L'indagine dei carabinieri che ha svelato un giro di scommesse su gare di calcio ha portato alla luce la capacità di influenzare alcune partite di B del 2013-2014, giocate in Campania nel 2014: attraverso un 'contatto' (un calciatore ora in A, indagato ma non raggiunto da misura cautelare) il capo clan e i sodali hanno attratto altre persone; per carabinieri hanno messo a disposizione ingenti somme di denaro per corrompere giocatori di una squadra campana di B, influenzando due gare disputate a maggio 2014.

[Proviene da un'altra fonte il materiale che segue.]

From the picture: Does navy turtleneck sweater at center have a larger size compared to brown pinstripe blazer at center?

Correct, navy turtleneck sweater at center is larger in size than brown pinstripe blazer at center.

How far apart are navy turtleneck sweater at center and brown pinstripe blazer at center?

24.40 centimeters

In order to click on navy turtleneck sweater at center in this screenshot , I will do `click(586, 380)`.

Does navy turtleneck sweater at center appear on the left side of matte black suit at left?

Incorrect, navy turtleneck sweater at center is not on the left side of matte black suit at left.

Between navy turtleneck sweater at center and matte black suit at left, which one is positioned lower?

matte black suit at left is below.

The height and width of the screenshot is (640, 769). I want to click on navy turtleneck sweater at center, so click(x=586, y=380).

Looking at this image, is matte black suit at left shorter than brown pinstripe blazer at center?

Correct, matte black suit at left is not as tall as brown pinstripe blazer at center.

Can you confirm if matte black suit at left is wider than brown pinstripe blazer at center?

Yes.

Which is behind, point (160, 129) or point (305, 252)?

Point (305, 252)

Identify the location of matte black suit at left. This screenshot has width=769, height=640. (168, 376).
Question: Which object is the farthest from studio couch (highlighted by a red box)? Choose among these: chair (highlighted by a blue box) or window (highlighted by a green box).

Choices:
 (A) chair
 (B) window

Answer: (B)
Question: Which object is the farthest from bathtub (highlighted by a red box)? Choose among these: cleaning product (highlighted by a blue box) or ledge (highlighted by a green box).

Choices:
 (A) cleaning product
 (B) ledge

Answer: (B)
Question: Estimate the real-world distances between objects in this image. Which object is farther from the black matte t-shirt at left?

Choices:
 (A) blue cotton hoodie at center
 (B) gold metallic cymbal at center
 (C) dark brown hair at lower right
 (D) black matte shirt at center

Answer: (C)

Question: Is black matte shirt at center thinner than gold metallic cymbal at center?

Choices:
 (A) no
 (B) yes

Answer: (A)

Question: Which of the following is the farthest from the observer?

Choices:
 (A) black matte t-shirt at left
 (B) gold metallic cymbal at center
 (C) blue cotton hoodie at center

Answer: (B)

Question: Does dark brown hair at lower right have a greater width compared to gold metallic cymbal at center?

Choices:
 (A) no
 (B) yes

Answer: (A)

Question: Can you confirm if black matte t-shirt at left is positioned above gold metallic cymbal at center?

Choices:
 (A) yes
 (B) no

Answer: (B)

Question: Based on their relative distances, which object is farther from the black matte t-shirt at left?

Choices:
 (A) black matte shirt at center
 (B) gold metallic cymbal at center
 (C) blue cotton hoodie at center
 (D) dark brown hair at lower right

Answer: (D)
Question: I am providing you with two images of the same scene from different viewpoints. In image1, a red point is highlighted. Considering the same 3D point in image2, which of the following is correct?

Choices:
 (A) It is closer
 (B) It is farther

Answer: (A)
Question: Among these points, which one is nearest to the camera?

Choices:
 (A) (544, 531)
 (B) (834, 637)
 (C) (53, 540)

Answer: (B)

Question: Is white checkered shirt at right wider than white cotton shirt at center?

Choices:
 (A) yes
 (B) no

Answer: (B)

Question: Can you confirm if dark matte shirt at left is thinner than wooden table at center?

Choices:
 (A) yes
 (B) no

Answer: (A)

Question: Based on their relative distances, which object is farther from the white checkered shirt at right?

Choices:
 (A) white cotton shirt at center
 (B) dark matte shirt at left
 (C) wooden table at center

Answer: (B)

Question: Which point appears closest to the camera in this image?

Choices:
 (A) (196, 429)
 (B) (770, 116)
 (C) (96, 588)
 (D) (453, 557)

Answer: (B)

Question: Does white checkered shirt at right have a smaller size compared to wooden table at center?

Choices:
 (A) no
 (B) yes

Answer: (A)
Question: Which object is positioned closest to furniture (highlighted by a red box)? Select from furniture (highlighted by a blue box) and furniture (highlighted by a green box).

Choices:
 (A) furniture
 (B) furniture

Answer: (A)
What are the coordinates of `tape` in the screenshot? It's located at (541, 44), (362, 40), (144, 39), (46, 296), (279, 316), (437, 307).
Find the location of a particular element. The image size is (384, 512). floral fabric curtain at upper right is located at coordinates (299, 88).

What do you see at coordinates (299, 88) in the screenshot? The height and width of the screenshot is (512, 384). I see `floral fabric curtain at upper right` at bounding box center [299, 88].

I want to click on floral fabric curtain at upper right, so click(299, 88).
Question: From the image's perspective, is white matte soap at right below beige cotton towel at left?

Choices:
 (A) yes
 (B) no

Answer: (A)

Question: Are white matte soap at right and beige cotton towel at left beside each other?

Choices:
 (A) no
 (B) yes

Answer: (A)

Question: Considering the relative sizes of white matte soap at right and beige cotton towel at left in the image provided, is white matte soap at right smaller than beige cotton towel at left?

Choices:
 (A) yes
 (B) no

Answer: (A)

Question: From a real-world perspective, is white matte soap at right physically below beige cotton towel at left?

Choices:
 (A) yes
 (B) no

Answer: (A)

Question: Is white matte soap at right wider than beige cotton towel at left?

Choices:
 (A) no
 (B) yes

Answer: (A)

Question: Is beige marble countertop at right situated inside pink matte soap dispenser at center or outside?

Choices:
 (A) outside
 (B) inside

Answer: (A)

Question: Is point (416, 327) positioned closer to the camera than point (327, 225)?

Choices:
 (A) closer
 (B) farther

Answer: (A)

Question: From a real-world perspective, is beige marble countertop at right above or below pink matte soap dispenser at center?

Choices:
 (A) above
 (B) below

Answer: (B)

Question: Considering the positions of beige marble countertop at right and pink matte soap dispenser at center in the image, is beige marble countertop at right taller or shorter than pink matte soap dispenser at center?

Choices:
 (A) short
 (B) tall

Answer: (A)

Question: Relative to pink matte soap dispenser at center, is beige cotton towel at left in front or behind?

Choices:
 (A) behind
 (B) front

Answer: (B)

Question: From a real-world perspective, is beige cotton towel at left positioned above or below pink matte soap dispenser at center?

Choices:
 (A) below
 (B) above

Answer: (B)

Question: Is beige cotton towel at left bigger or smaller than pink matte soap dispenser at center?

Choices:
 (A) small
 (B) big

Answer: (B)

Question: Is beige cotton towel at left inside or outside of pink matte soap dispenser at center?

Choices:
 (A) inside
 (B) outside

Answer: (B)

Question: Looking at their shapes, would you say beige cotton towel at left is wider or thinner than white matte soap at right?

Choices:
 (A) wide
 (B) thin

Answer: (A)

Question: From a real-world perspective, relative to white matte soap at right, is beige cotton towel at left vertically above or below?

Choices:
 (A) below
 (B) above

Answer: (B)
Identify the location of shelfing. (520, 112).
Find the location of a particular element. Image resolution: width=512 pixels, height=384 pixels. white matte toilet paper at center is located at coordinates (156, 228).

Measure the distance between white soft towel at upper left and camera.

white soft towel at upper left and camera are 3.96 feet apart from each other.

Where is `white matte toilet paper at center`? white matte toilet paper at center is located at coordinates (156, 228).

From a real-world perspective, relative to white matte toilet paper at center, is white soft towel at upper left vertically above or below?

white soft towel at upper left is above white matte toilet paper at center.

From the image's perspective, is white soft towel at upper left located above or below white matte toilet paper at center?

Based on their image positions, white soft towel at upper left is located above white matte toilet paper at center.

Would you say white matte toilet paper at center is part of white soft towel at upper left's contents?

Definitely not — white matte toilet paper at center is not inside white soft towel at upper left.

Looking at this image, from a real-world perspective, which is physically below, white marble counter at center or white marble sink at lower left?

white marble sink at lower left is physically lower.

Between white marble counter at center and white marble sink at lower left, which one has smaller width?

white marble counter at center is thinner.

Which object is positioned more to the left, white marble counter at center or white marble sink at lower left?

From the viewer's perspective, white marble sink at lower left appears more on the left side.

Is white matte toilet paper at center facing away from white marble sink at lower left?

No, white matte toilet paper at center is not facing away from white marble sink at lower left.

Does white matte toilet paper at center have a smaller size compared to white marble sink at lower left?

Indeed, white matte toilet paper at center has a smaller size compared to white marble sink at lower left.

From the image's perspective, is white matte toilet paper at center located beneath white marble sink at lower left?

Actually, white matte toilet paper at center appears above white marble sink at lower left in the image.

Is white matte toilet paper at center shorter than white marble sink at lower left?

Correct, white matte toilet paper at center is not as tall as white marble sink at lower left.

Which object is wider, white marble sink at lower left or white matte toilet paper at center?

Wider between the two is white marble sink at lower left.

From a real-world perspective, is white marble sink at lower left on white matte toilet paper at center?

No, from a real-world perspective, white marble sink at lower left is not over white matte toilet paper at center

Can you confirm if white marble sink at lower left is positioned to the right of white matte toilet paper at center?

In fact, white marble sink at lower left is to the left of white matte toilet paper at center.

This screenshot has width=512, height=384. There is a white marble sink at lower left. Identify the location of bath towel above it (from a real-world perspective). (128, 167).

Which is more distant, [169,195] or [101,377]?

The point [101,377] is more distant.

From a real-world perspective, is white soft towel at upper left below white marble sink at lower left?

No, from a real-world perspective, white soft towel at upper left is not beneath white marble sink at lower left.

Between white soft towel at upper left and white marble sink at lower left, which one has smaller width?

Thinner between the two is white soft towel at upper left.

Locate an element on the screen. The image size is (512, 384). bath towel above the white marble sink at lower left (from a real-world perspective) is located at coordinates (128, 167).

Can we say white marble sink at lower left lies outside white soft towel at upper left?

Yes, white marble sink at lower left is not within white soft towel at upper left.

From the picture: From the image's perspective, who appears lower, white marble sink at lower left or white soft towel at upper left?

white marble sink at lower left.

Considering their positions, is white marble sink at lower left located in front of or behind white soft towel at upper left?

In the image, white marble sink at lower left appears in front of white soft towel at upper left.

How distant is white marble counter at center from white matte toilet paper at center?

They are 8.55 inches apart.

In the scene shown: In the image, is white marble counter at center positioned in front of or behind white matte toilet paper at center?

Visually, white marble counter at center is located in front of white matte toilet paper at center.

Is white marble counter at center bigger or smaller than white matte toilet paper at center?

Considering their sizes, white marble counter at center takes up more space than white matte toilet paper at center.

Sono due le partite per le quali la Direzione Distrettuale Antimafia di Napoli ipotizza il reato di frode sportiva. La prima è Modena-Avellino del 17 marzo 2014; la seconda è Avellino-Reggina del 25 maggio dello stesso anno. Secondo gli inquirenti Antonio e Umberto Accurso, entrambi ritenuti esponenti del clan "Vanella Grassi", avrebbero promesso 200.000 euro e poi consegnato materialmente 30.000 euro al calciatore Francesco Millesi, attraverso l'intermediario l'ex calciatore Luca Pini. Millesi avrebbe utilizzato tale somma - sempre secondo l'accusa - per corrompere altri giocatori; in particolare, avrebbe "influito" su Maurizio Peccarisi per favorire la rete del Modena contro l'Avellino in conformità dell'accordo illecito. Sulla partita gli Accurso avrebbero scommesso 400.000 euro, guadagnandone 60.000. Per quanto riguarda l'altro capo di imputazione, relativo alla partita Avellino-Reggina, Antonio Accurso è accusato di aver offerto 50.000 euro, consegnati sempre attraverso Luca Pini a Millesi che li avrebbe utilizzati per corrompere giocatori della Reggina non identificati e favorire la vittoria dell'Avellino sulla quale lo stesso Accurso aveva scommesso 400.000 euro guadagnandone 110.000.

 

Il difensore del Genoa, Armando Izzo, il centrocampista dell'Acireale, Francesco Millesi, già in forza all'Avellino, e l'ex calciatore Luca Pini, sono indagati dalla Dda di Napoli nell'inchiesta su camorra e calcio. Nei riguardi dei tre si ipotizza il reato di partecipazione esterna ad associazione mafiosa.